Lockwood, as one of the smaller riders of the group, was wary of adding unnecessary mass. The weight training was something he wasn’t used too.
“It was different, I guess,” Lockwood said. “You want to be small and as skinny as possible, but still be strong enough to ride.”
Gadaken acknowledged that not every athlete has the same goals and that his team took all the input they could from the riders while they were on campus.
“Obviously with a guy like Jess, we’re not trying to build world-class weightlifters or powerlifters or anything like that,” Gadaken said. “Even if he stays the same weight, nobody is going to say, ‘Man he’d be a better bull rider if he wasn’t so strong.’”
That doesn’t necessarily mean pure, physical strength, either.
Gadaken didn’t care about how much weight the riders could bench press or how far they could toss a bale of hay.

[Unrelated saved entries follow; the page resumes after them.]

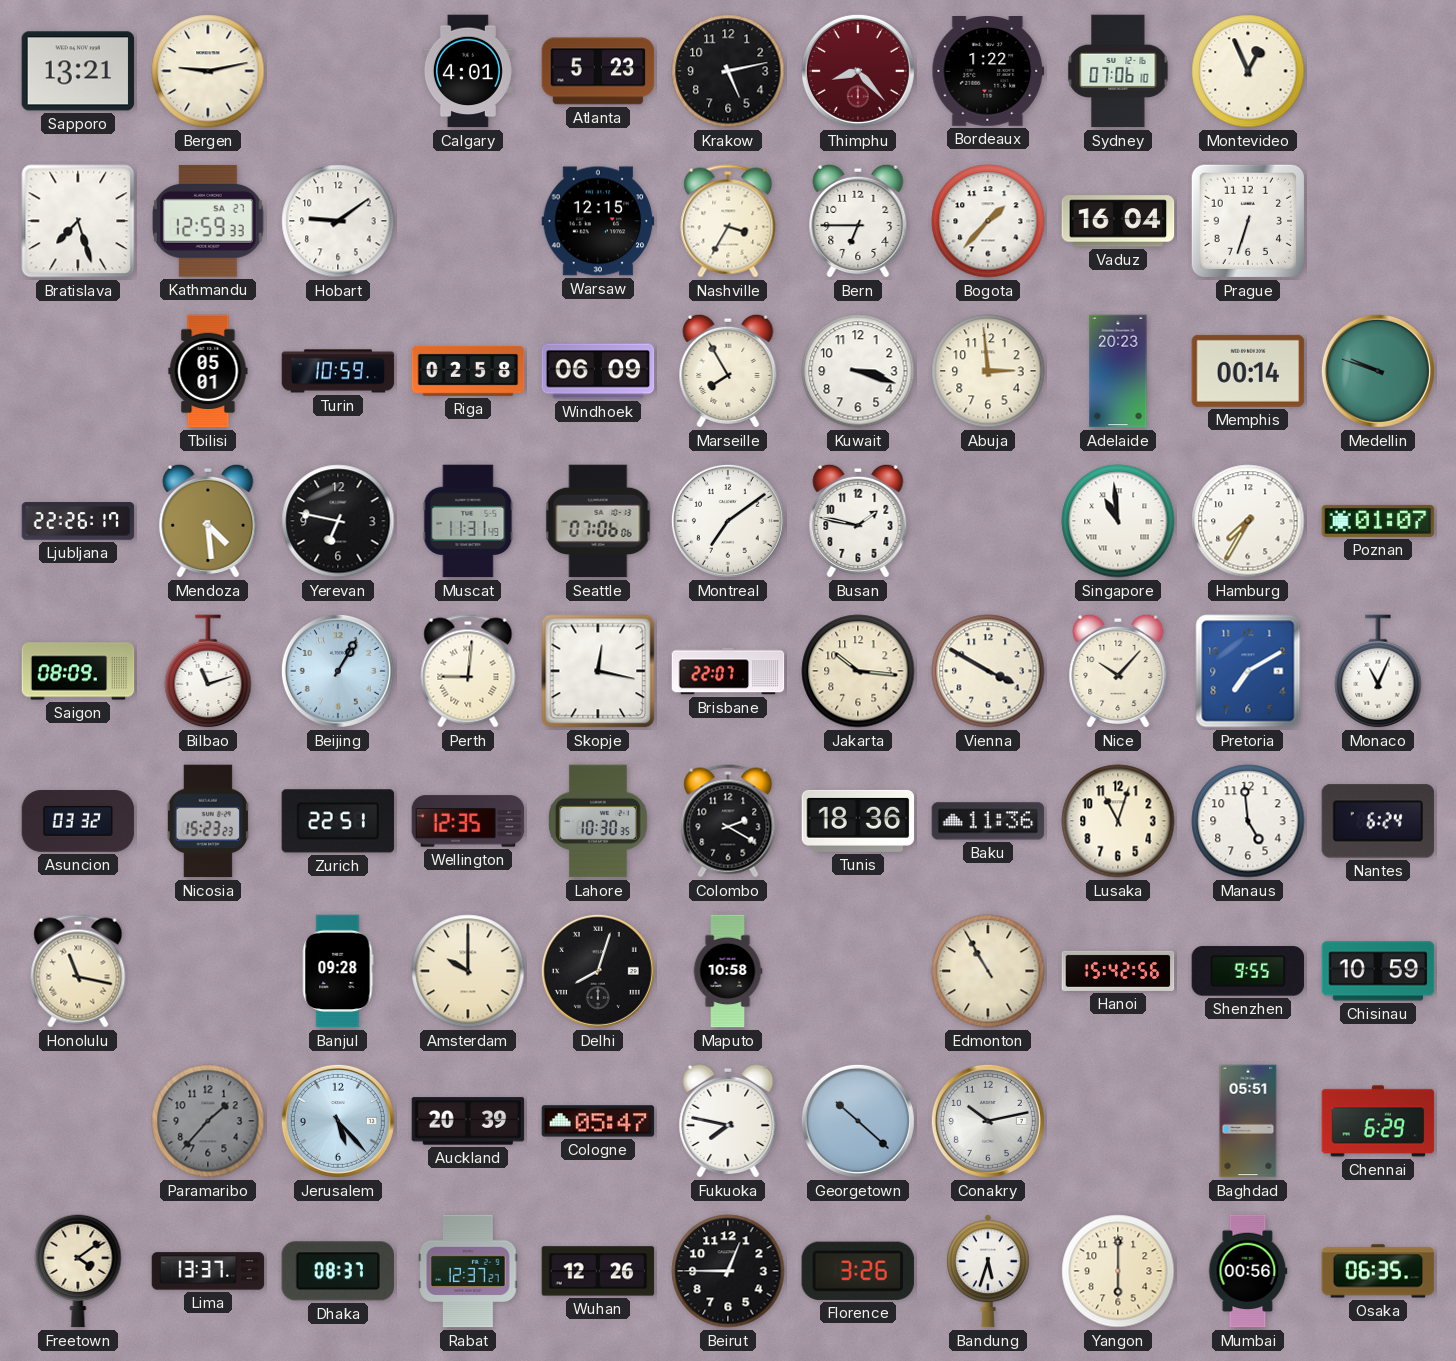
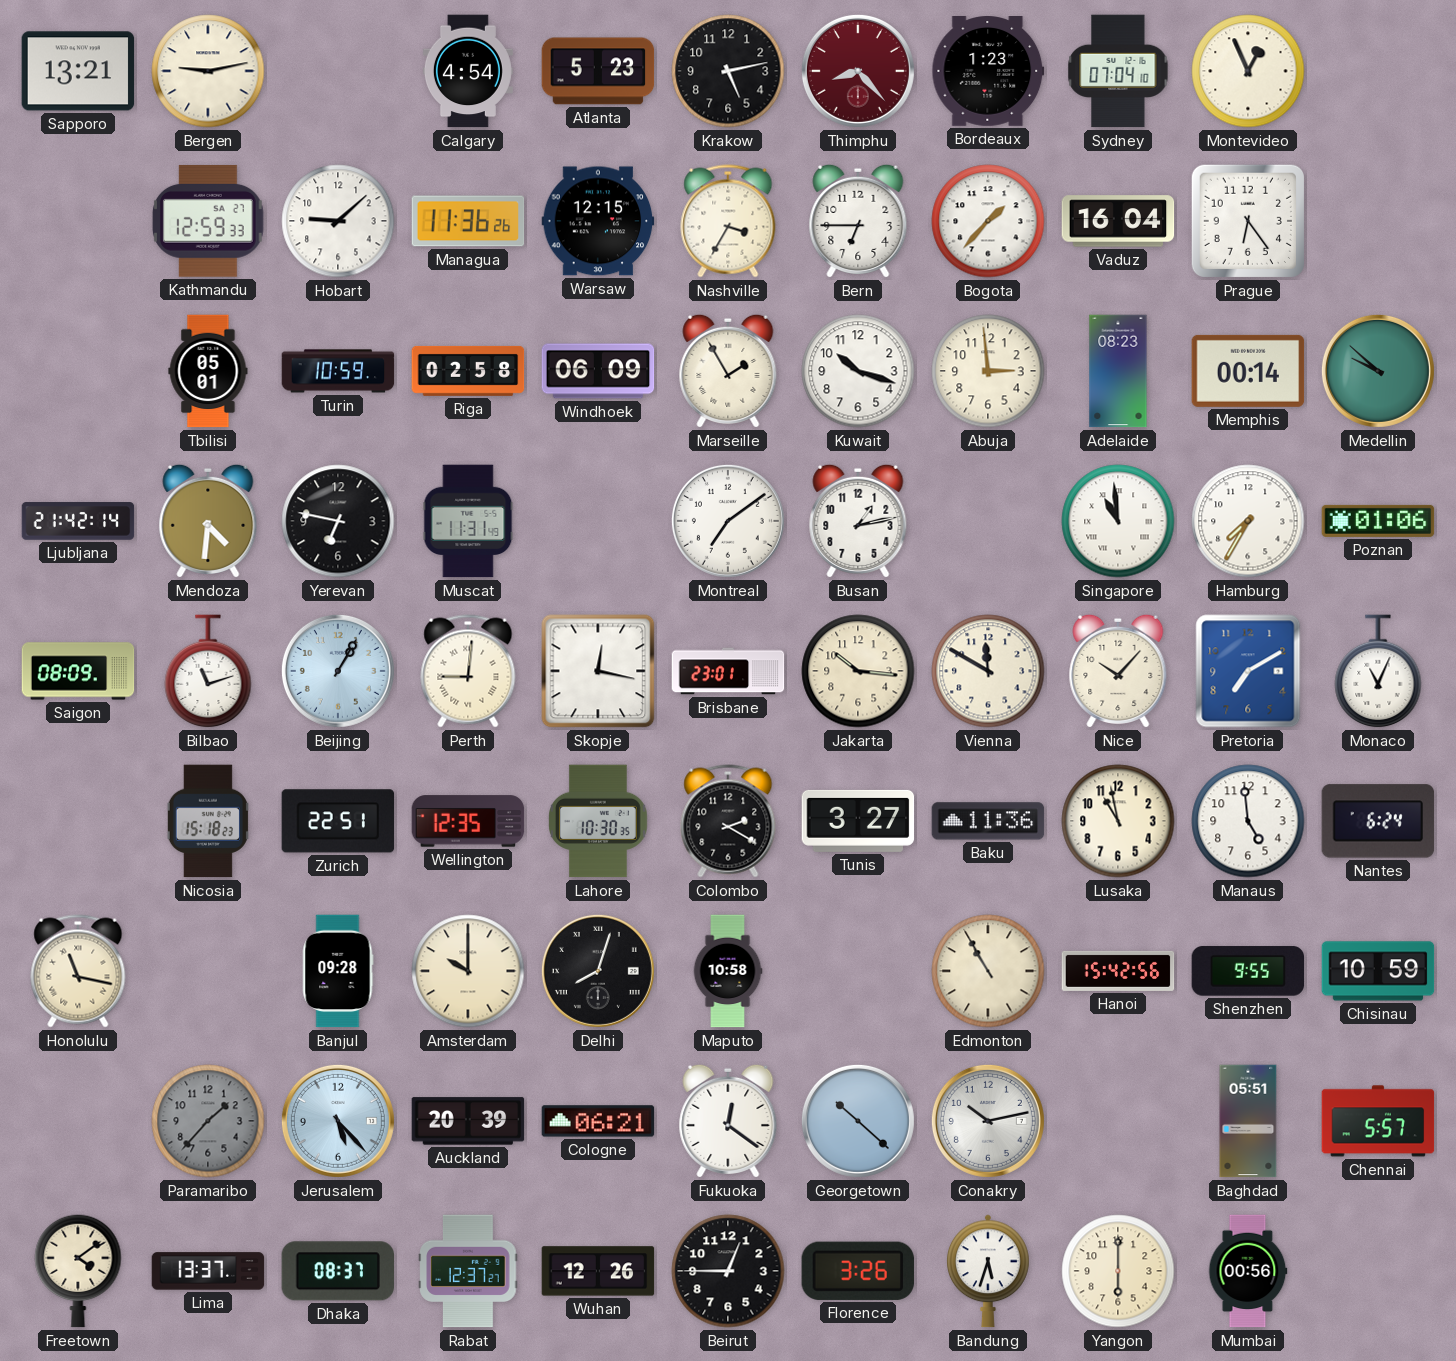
Calgary: 4:01 -> 4:54
Bordeaux: 1:22 -> 1:23
Sydney: 07:06 -> 07:04
Bratislava: 7:27 -> none
Hobart: 9:09 -> 9:08
Managua: none -> 11:36
Prague: 6:33 -> 6:24
Marseille: 7:55 -> 1:55
Kuwait: 3:18 -> 10:18
Adelaide: 20:23 -> 08:23
Medellin: 9:48 -> 9:52
Ljubljana: 22:26 -> 21:42
Mendoza: 4:29 -> 4:31
Seattle: 07:06 -> none
Busan: 1:47 -> 1:13
Poznan: 01:07 -> 01:06
Brisbane: 22:07 -> 23:01
Vienna: 3:50 -> 11:50
Asuncion: 03:32 -> none
Nicosia: 15:23 -> 15:18
Tunis: 18:36 -> 3:27
Lusaka: 11:03 -> 10:58
Cologne: 05:47 -> 06:21
Fukuoka: 7:47 -> 12:21
Chennai: 6:29 -> 5:57
Osaka: 06:35 -> none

The notion that a strong set of muscles can sustain more punishment was an idea he wanted to hammer home to the riders.
“I don’t care if he puts on 10-15 pounds of muscle. We can still get stronger. We can still get more flexible, and we can still get more stable. One of the best ways to do that is weight training in the weight room,” Gadaken said. “There’s a lot of those things we can do that are going to help them not only be stronger, but also prevent injuries.
“Because it doesn’t matter how good you are. If you’re injured and you’re not going to get on a bull then at the end of the day that doesn’t help you out too much.”
The primary goal was to make sure the riders left IMG Academy with things they can work on at home and on the road.
Gadaken even included sets of body weight exercises that the riders could do in their hotel rooms on the road.
What was important, especially with such a small window of time to work with them, was creating habits and simply opening up their minds to the possibilities when it comes to training.
“(I learned) a lot of stuff,” Barbosa said. “The mental training for concentration, everything was good for me.”
Dirteater aimed even higher.
“They got the tools, the learning, the knowledge and the trainers to do it,” Dirteater said. “The sky’s the limit. I’ve gotten a taste of it. I always knew the sky’s the limit for me too, but it’s up to the individual.”